Overview of Issues in Energy and Climate

We reside at an unprecedented point in human history for which the physical sciences hold the key to developing a strategy for global scale decisions of critical importance to this and subsequent generations. One example is the challenge of producing the energy required to meet the rapidly escalating demands of a global society that will approach a population of 10 billion by 2050 in combination with a rapidly increas­ing standard of living in developing countries.

Today, energy production, storage, and distribution is a $6 trillion per year economic enterprise occupying a central position in each nation’s security and economy. Lacing together the physical sciences with economics, national security, international negotiations, legislative action, and legal structures, energy produc­tion provides an array of challenging possibilities—a 1% niche solution in this global enterprise is a $60 billion per year opportunity.

This increasingly powerful union of science and society places the physical sciences not only in a position of opportunity, but also in a position of direct re­sponsibility for establishing a rational foundation for progress. Current university graduates face coming to terms with a number of questions: 

  • What technical forces are shaping the modern world?
  • What are the most pressing problems this and subsequent generations will face?
  • Where are the frontiers of innovation and what implications do they hold for professional endeavors in science, technology, international economics, government, ethics, public health, law, and education? 

From the emergence of modern humans as a species 160,000 years ago, it required 7000 human generations to reach a global population of 2 billion in the middle of the 20th century. In the span of a single human lifetime, 1945 to 2045, world population will increase by a factor of five to approximately 10 billion. To recognize the scale of human demand for energy given this population increase, combined with expected growth in the standard of living in the developing econo­mies in Asia, Africa, and South America, our global society must build the equiva­lent of two large coal burning power plants per day between now and 2050; alter­natively, a nuclear power plant every day between now and 2050. This sets the scale of the challenges—but what are the consequences?

The consequences of choices for primary energy generation directly engages the issue of climate. While the issues of energy and climate may be complex and contentious, ultimately they intertwine to reflect, in stark simplicity, one of the most fundamental principles of science: the First Law of Thermodynamics.

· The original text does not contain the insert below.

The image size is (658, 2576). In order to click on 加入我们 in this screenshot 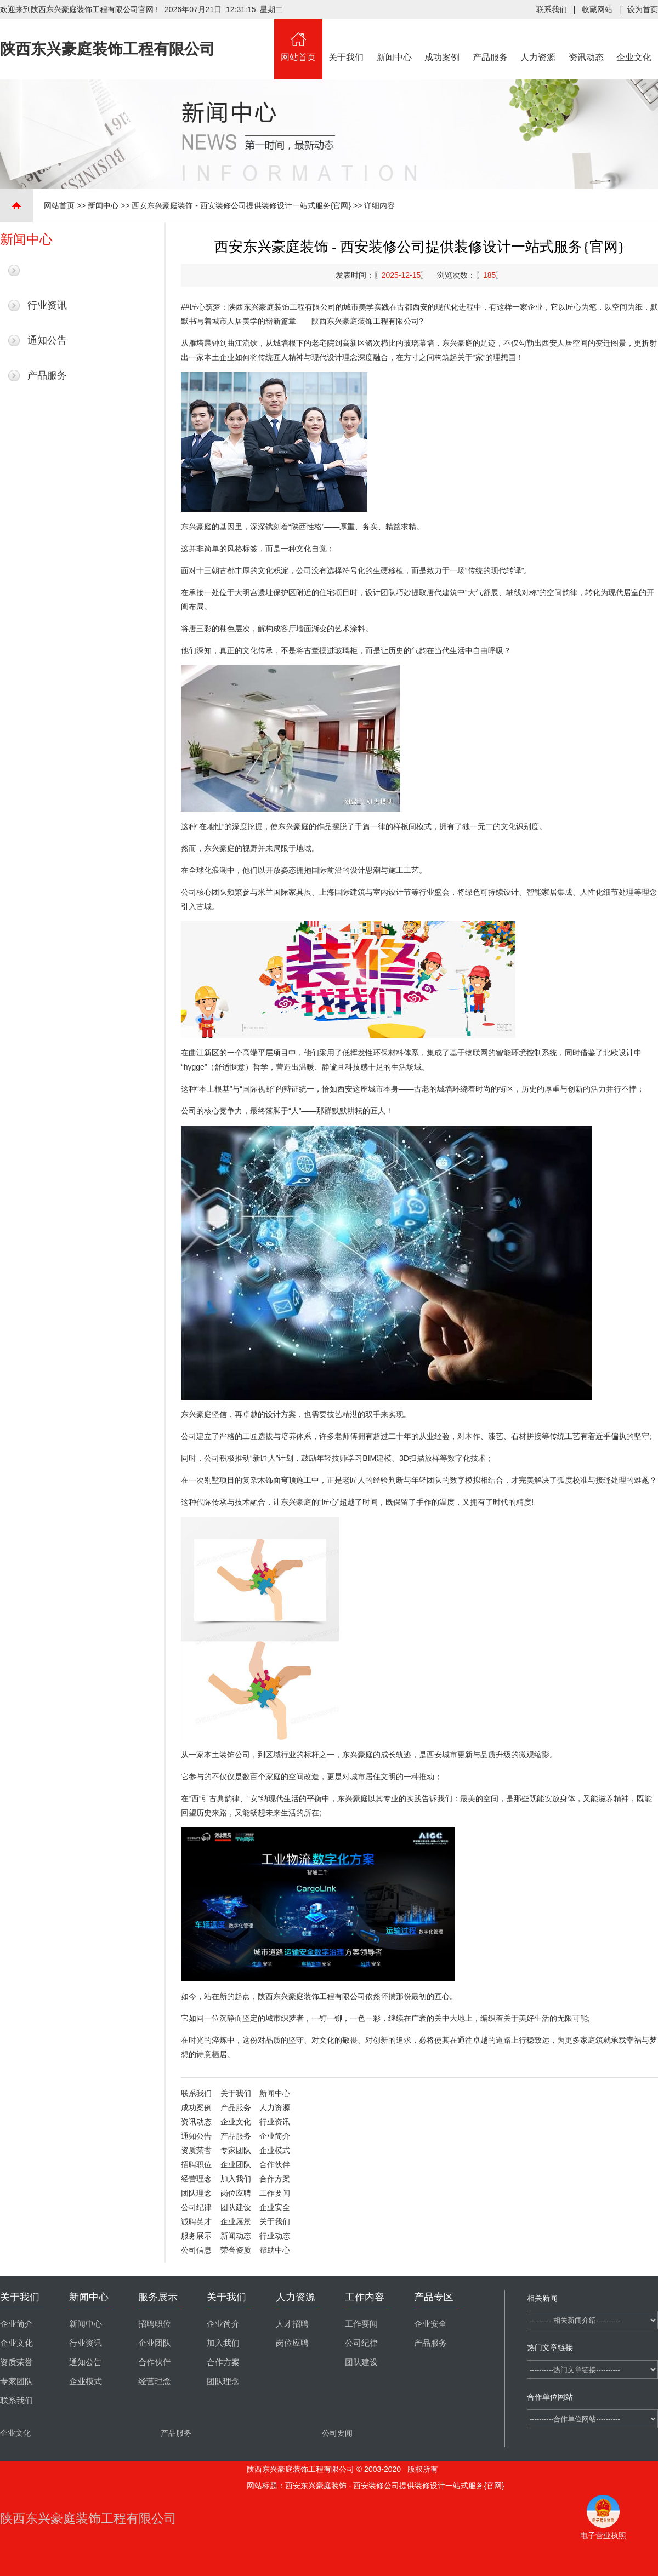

A key axiom that can be drawn directly from the First Law of Thermodynamics is: it is the net flow of heat into the reservoirs of the climate system that define the course of events as we move into the future. It is the irreversible changes to the climate struc­ture that result from the retention of that heat that matters most to society, not simply “global warming”. An important example is the floating ice encompassing the Arctic Ocean that has re­mained in place for the past 3 million years. However, in the last 30 years, 50 percent of the permanent ice has been lost from this system initiating potent feedbacks that accelerate the removal of the remaining ice. It is now possible to pass unencumbered from the Pacific to the Atlantic Ocean in summer - the “north­west passage” that drove exploration from the 15th century on. This loss of ice volume means that a net 5 • 1021 joules of en­ergy, as heat, has flowed into the Arctic Ice Cap over the past 30 years. Yet the energy per unit time required to melt this Arctic ice is but one part in 50,000 of the infrared energy circulating between the Earth’s surface and the water vapor, carbon dioxide, methane and cloud structures in the atmosphere. In order to place this in context, we must understand energy scales and the relative orders of magnitude associated with categories of en­ergy. We must also develop an understanding of feedbacks and the role they play in physical and biological systems.